━━ Data supplied

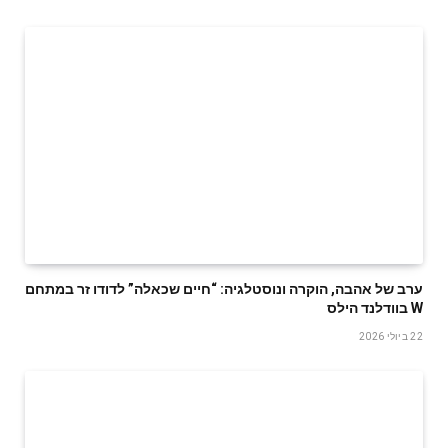
ערב של אהבה, הוקרה ונוסטלגיה: “חיים שכאלה” לדודו זר במתחם
W בוודלנד הילס
22 ביולי 2026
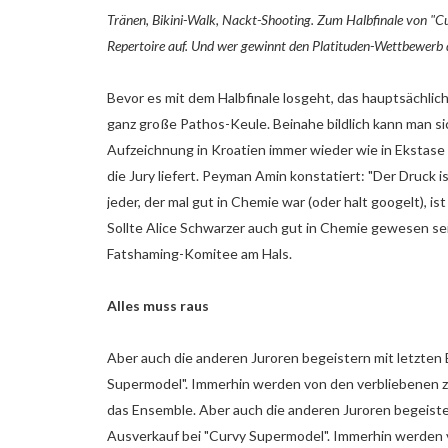
Tränen, Bikini-Walk, Nackt-Shooting. Zum Halbfinale von "
Repertoire auf. Und wer gewinnt den Platituden-Wettbewerb 
Bevor es mit dem Halbfinale losgeht, das hauptsächlic
ganz große Pathos-Keule. Beinahe bildlich kann man sic
Aufzeichnung in Kroatien immer wieder wie in Ekstase 
die Jury liefert. Peyman Amin konstatiert: "Der Druck 
jeder, der mal gut in Chemie war (oder halt googelt), is
Sollte Alice Schwarzer auch gut in Chemie gewesen sei
Fatshaming-Komitee am Hals.
Alles muss raus
Aber auch die anderen Juroren begeistern mit letzte
Supermodel". Immerhin werden von den verbliebenen z
das Ensemble. Aber auch die anderen Juroren begeist
Ausverkauf bei "Curvy Supermodel". Immerhin werden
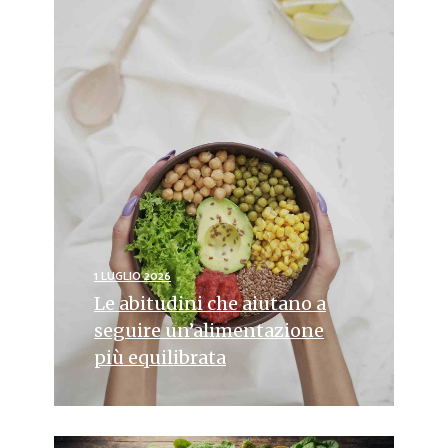
1 LUGLIO 2026
Le abitudini che aiutano a
seguire un’alimentazione
più equilibrata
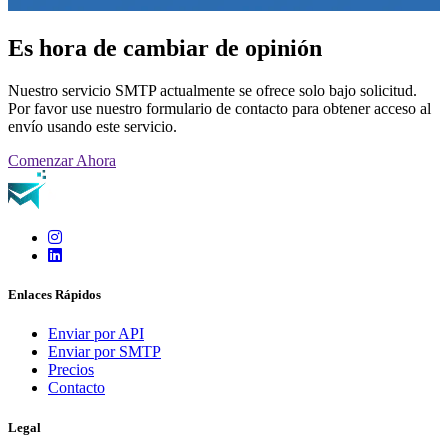
Es hora de cambiar de opinión
Nuestro servicio SMTP actualmente se ofrece solo bajo solicitud.
Por favor use nuestro formulario de contacto para obtener acceso al
envío usando este servicio.
Comenzar Ahora
Enlaces Rápidos
Enviar por API
Enviar por SMTP
Precios
Contacto
Legal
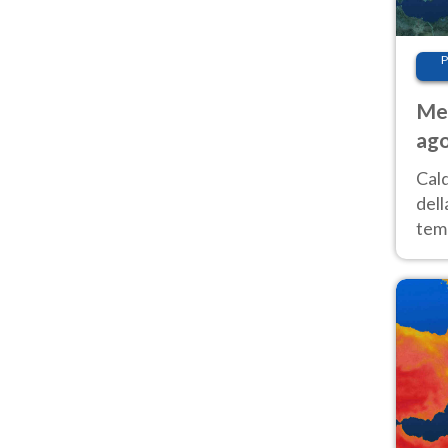
P
Met
ago
ai 
Cal
dell
temp
inte
tre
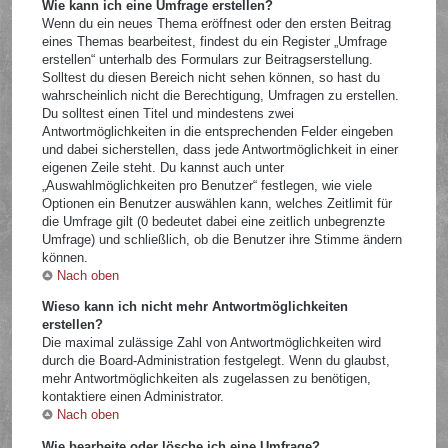
Wie kann ich eine Umfrage erstellen?
Wenn du ein neues Thema eröffnest oder den ersten Beitrag
eines Themas bearbeitest, findest du ein Register „Umfrage
erstellen“ unterhalb des Formulars zur Beitragserstellung.
Solltest du diesen Bereich nicht sehen können, so hast du
wahrscheinlich nicht die Berechtigung, Umfragen zu erstellen.
Du solltest einen Titel und mindestens zwei
Antwortmöglichkeiten in die entsprechenden Felder eingeben
und dabei sicherstellen, dass jede Antwortmöglichkeit in einer
eigenen Zeile steht. Du kannst auch unter
„Auswahlmöglichkeiten pro Benutzer“ festlegen, wie viele
Optionen ein Benutzer auswählen kann, welches Zeitlimit für
die Umfrage gilt (0 bedeutet dabei eine zeitlich unbegrenzte
Umfrage) und schließlich, ob die Benutzer ihre Stimme ändern
können.
Nach oben
Wieso kann ich nicht mehr Antwortmöglichkeiten
erstellen?
Die maximal zulässige Zahl von Antwortmöglichkeiten wird
durch die Board-Administration festgelegt. Wenn du glaubst,
mehr Antwortmöglichkeiten als zugelassen zu benötigen,
kontaktiere einen Administrator.
Nach oben
Wie bearbeite oder lösche ich eine Umfrage?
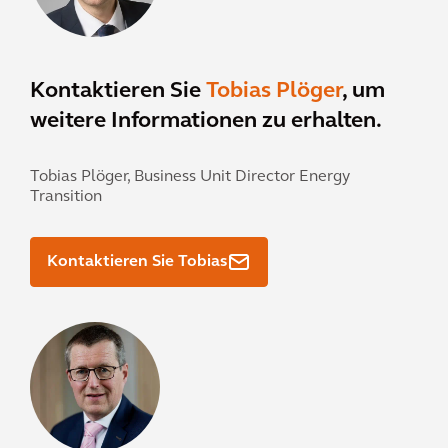
Kontaktieren Sie
Tobias Plöger
, um
weitere Informationen zu erhalten.
Tobias Plöger,
Business Unit Director Energy
Transition
Kontaktieren Sie Tobias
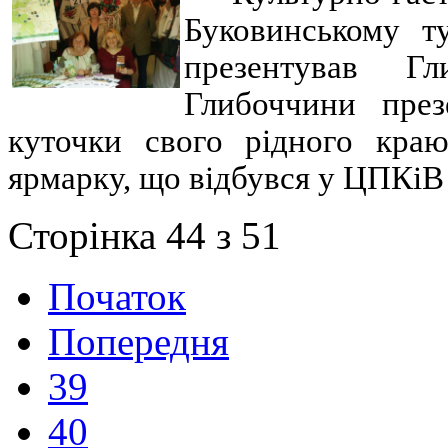
Буковинському т
презентував Гл
Глибоччини през
куточки свого рідного кра
ярмарку, що відбувся у ЦПКіВ і
Сторінка 44 з 51
Початок
Попередня
39
40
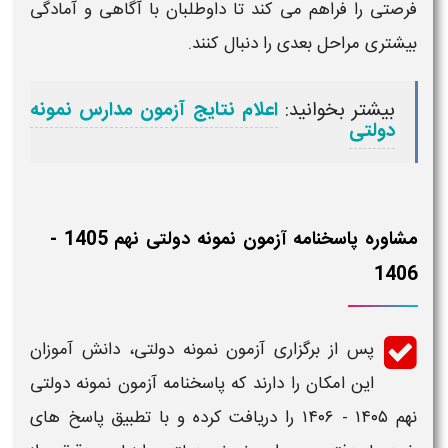
فرصتی را فراهم می‌ کند تا داوطلبان با آگاهی و آمادگی
بیشتری مراحل بعدی را دنبال کنند.
بیشتر بخوانید:
اعلام نتایج آزمون مدارس نمونه
دولتی
مشاوره پاسخنامه آزمون نمونه دولتی نهم 1405 -
1406
پس از برگزاری
آزمون نمونه دولتی
، دانش‌ آموزان
این امکان را دارند که
پاسخنامه آزمون نمونه دولتی
نهم ۱۴۰۵ - ۱۴۰۶
را دریافت کرده و با تطبیق
پاسخ‌ های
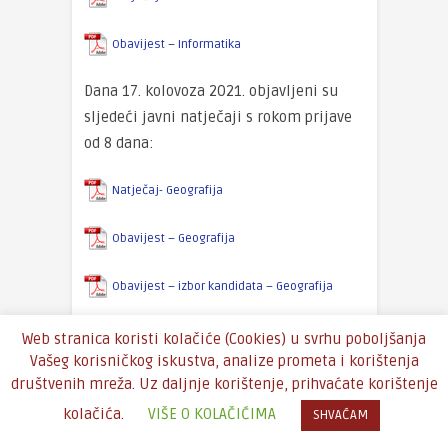
Obavijest – Informatika
Dana 17. kolovoza 2021. objavljeni su
sljedeći javni natječaji s rokom prijave
od 8 dana:
Natječaj- Geografija
Obavijest – Geografija
Obavijest – izbor kandidata – Geografija
Natječaj – Informatika
Web stranica koristi kolačiće (Cookies) u svrhu poboljšanja
Vašeg korisničkog iskustva, analize prometa i korištenja
društvenih mreža. Uz daljnje korištenje, prihvaćate korištenje
Obavijest – Informatika
kolačića.
VIŠE O KOLAČIĆIMA
SHVAĆAM
Dana 25. lipnja 2021. objavljen je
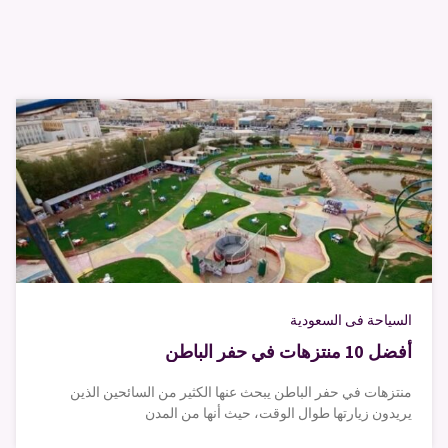
السياحة فى السعودية
أفضل 10 منتزهات في حفر الباطن
منتزهات في حفر الباطن يبحث عنها الكثير من السائحين الذين
يريدون زيارتها طوال الوقت، حيث أنها من المدن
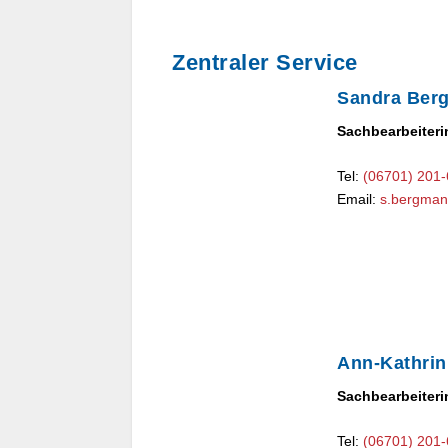
Zentraler Service
Sandra Ber
Sachbearbeiteri
Tel:
(06701) 201
Email:
s.bergma
Ann-Kathrin
Sachbearbeiteri
Tel:
(06701) 201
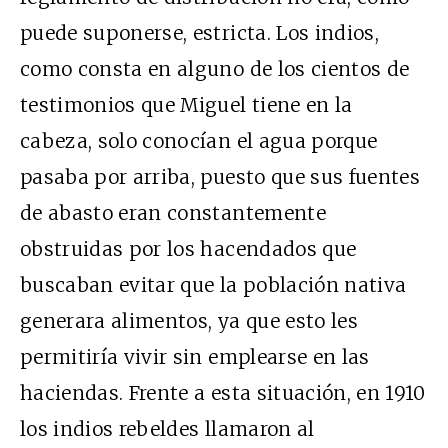
puede suponerse, estricta. Los indios,
como consta en alguno de los cientos de
testimonios que Miguel tiene en la
cabeza, solo conocían el agua porque
pasaba por arriba, puesto que sus fuentes
de abasto eran constantemente
obstruidas por los hacendados que
buscaban evitar que la población nativa
generara alimentos, ya que esto les
permitiría vivir sin emplearse en las
haciendas. Frente a esta situación, en 1910
los indios rebeldes llamaron al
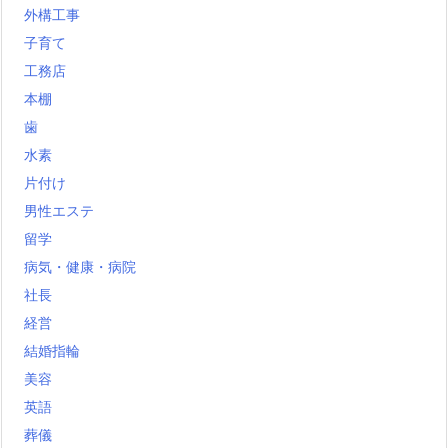
外構工事
子育て
工務店
本棚
歯
水素
片付け
男性エステ
留学
病気・健康・病院
社長
経営
結婚指輪
美容
英語
葬儀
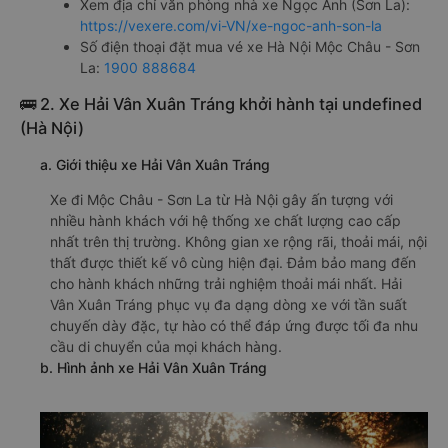
Xem địa chỉ văn phòng nhà xe Ngọc Anh (Sơn La):
https://vexere.com/vi-VN/xe-ngoc-anh-son-la
Số điện thoại đặt mua vé xe Hà Nội Mộc Châu - Sơn
La:
1900 888684
🚌 2. Xe Hải Vân Xuân Tráng khởi hành tại undefined
(Hà Nội)
a. Giới thiệu xe Hải Vân Xuân Tráng
Xe đi Mộc Châu - Sơn La từ Hà Nội gây ấn tượng với
nhiều hành khách với hệ thống xe chất lượng cao cấp
nhất trên thị trường. Không gian xe rộng rãi, thoải mái, nội
thất được thiết kế vô cùng hiện đại. Đảm bảo mang đến
cho hành khách những trải nghiệm thoải mái nhất. Hải
Vân Xuân Tráng phục vụ đa dạng dòng xe với tần suất
chuyến dày đặc, tự hào có thể đáp ứng được tối đa nhu
cầu di chuyển của mọi khách hàng.
b. Hình ảnh xe Hải Vân Xuân Tráng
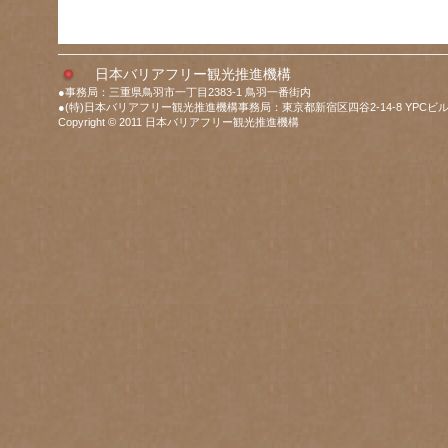
日本バリアフリー観光推進機構
●事務局：三重県鳥羽市一丁目2383-1 鳥羽一番街内
●(特)日本バリアフリー観光推進機構事務局：東京都新宿区四谷2-14-8 YPCビル
Copyright © 2011 日本バリアフリー観光推進機構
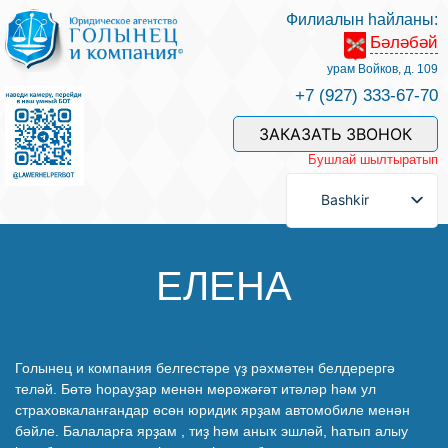
Филиалын һайланы:
Бәләбәй
Беҙҙең белгестәр һәм хеҙмәттәр
урам Войков, д. 109
+7 (927) 333-67-70
Хеҙмәт хаҡын түләү
ЗАКАЗАТЬ ЗВОНОК
Бушлай шылтыратып
Һорау биреү
Bashkir
Бәйләнеш
ЕЛЕНА
Баһалама
Голынец и компания белгестәре үҙ рәхмәтен белдерергә
теләй. Бөтә һорауҙар менән мөрәжәғәт итәләр һәм ул
Файҙалы мәҡәләләр
страховкаланғандар өсөн юридик ярҙам автомобиле менән
бәйле. Балаларға ярҙам , тиҙ һәм аныҡ эшләй, һатып алыу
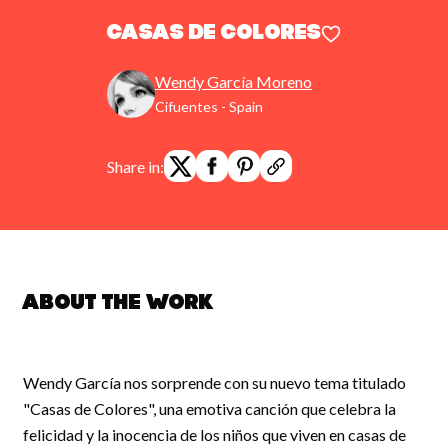
CASAS DE COLORES
Wendy García Moreno
Cifuentes - Spain
Share in:
About the work
Wendy García nos sorprende con su nuevo tema titulado
"Casas de Colores", una emotiva canción que celebra la
felicidad y la inocencia de los niños que viven en casas de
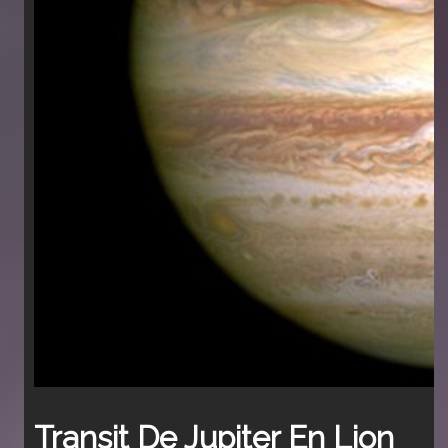
Transit De Jupiter En Lion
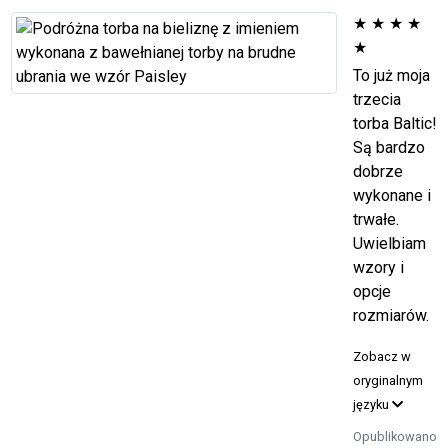
★
★
★
★
★
To już moja
trzecia
torba Baltic!
Są bardzo
dobrze
wykonane i
trwałe.
Uwielbiam
wzory i
opcje
rozmiarów.
Zobacz w
oryginalnym
języku
Opublikowano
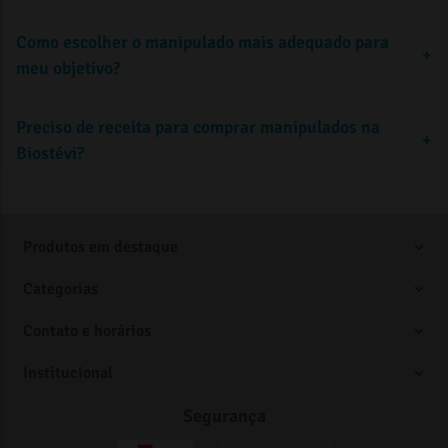
Como escolher o manipulado mais adequado para
seleção de
+
Aumento do apetite
meu objetivo?
manipulados para desempenho físico veganos
, desenvolvidos
sem ingredientes de origem animal
Preciso de receita para comprar manipulados na
+
Biostévi?
Definição muscular
Produtos em destaque
Categorias
Contato e horários
Institucional
Diuréticos
Segurança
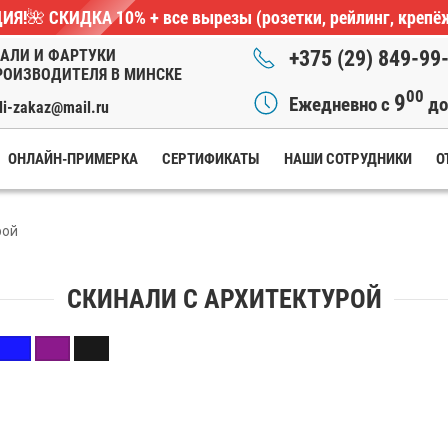
ИЯ!🌺
СКИДКА 10%
+ все вырезы (розетки, рейлинг, крепё
АЛИ И ФАРТУКИ
+375 (29) 849-99
РОИЗВОДИТЕЛЯ В МИНСКЕ
00
9
Ежедневно с
д
li-zakaz@mail.ru
ОНЛАЙН-ПРИМЕРКА
СЕРТИФИКАТЫ
НАШИ СОТРУДНИКИ
О
рой
СКИНАЛИ С АРХИТЕКТУРОЙ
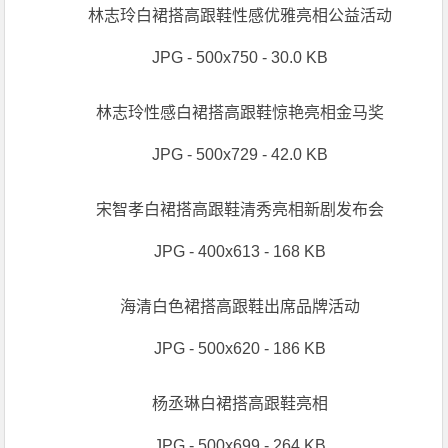
林志玲白裙搭高跟鞋性感优雅亮相公益活动
JPG - 500x750 - 30.0 KB
林志玲性感白裙搭高跟鞋惊艳亮相金马奖
JPG - 500x729 - 42.0 KB
宋智孝白裙搭高跟鞋清秀亮相新剧发布会
JPG - 400x613 - 168 KB
海清白色裙搭高跟鞋出席品牌活动
JPG - 500x620 - 186 KB
杨丞琳白裙搭高跟鞋亮相
JPG - 500x699 - 264 KB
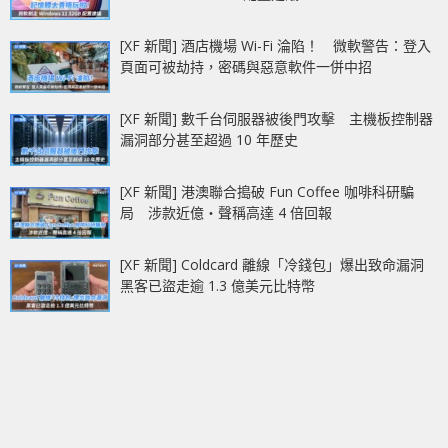
[XF 新聞] 酒店機場 Wi-Fi 淪陷！ 微軟警告：登入
頁面可被劫持，密碼與惡意軟件一併中招
[XF 新聞] 數千台伺服器被後門攻擊 主機板控制器
漏洞部分甚至超過 10 年歷史
[XF 新聞] 港澳聯合搗破 Fun Coffee 咖啡科研騙
局 涉款近億‧聲稱高達 4 倍回報
[XF 新聞] Coldcard 離線「冷錢包」爆出致命漏洞
黑客已盜走逾 1.3 億美元比特幣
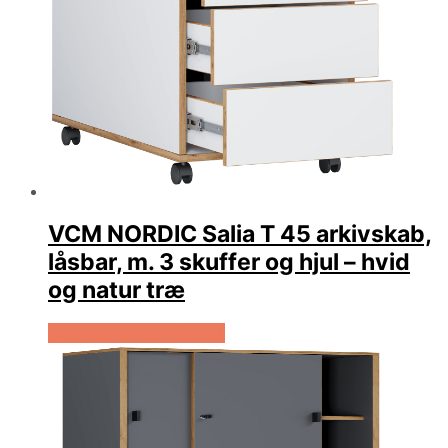
VCM NORDIC Salia T 45 arkivskab,
låsbar, m. 3 skuffer og hjul – hvid
og natur træ
Køb Hos Boboonline.dk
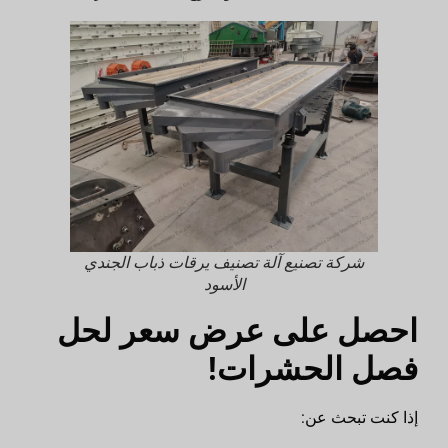
شركة تصنيع آلة تصنيف يرقات ذباب الجندي
الأسود
احصل على عرض سعر لحل
فصل الحشرات!
إذا كنت تبحث عن:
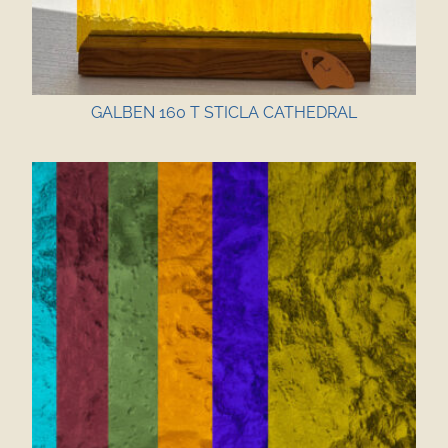
GALBEN 160 T STICLA CATHEDRAL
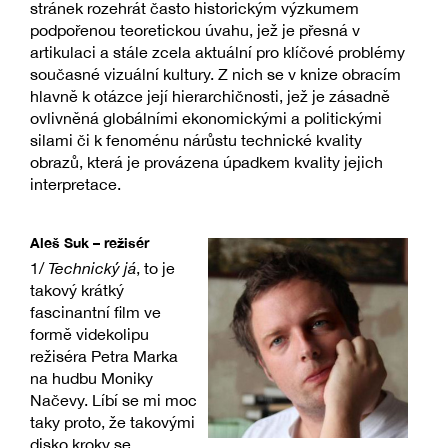
stránek rozehrát často historickým výzkumem
podpořenou teoretickou úvahu, jež je přesná v
artikulaci a stále zcela aktuální pro klíčové problémy
současné vizuální kultury. Z nich se v knize obracím
hlavně k otázce její hierarchičnosti, jež je zásadně
ovlivněná globálními ekonomickými a politickými
silami či k fenoménu nárůstu technické kvality
obrazů, která je provázena úpadkem kvality jejich
interpretace.
Aleš Suk – režisér
1/
Technický já
, to je
takový krátký
fascinantní film ve
formě videkolipu
režiséra Petra Marka
na hudbu Moniky
Načevy. Líbí se mi moc
taky proto, že takovými
disko kroky se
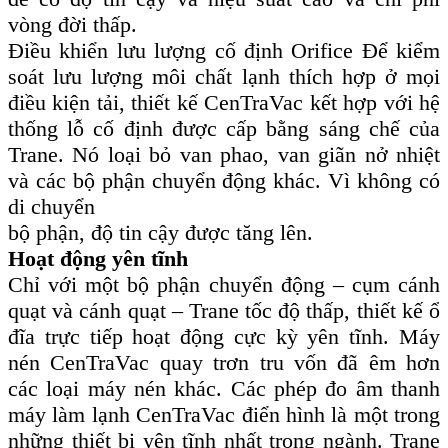
vòng đời thấp.
Điều khiển lưu lượng cố định Orifice Để kiểm
soát lưu lượng môi chất lạnh thích hợp ở mọi
điều kiện tải, thiết kế CenTraVac kết hợp với hệ
thống lỗ cố định được cấp bằng sáng chế của
Trane. Nó loại bỏ van phao, van giãn nở nhiệt
và các bộ phận chuyển động khác. Vì không có
di chuyển
bộ phận, độ tin cậy được tăng lên.
Hoạt động yên tĩnh
Chỉ với một bộ phận chuyển động – cụm cánh
quạt và cánh quạt – Trane tốc độ thấp, thiết kế ổ
đĩa trực tiếp hoạt động cực kỳ yên tĩnh. Máy
nén CenTraVac quay trơn tru vốn đã êm hơn
các loại máy nén khác. Các phép đo âm thanh
máy làm lạnh CenTraVac điển hình là một trong
những thiết bị yên tĩnh nhất trong ngành. Trane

━━━━

### Try it
From the data above, return exactly the lines from the one with "Aber auch die anderen Juroren begeistern" up to and including the one with "più equilibrata". Pictures do not go in the copy.

### Exercise answer
Aber auch die anderen Juroren begeistern mit letzte
Supermodel". Immerhin werden von den verbliebenen z
das Ensemble. Aber auch die anderen Juroren begeist
Ausverkauf bei "Curvy Supermodel". Immerhin werden
1 LUGLIO 2026
Le abitudini che aiutano a
seguire un’alimentazione
più equilibrata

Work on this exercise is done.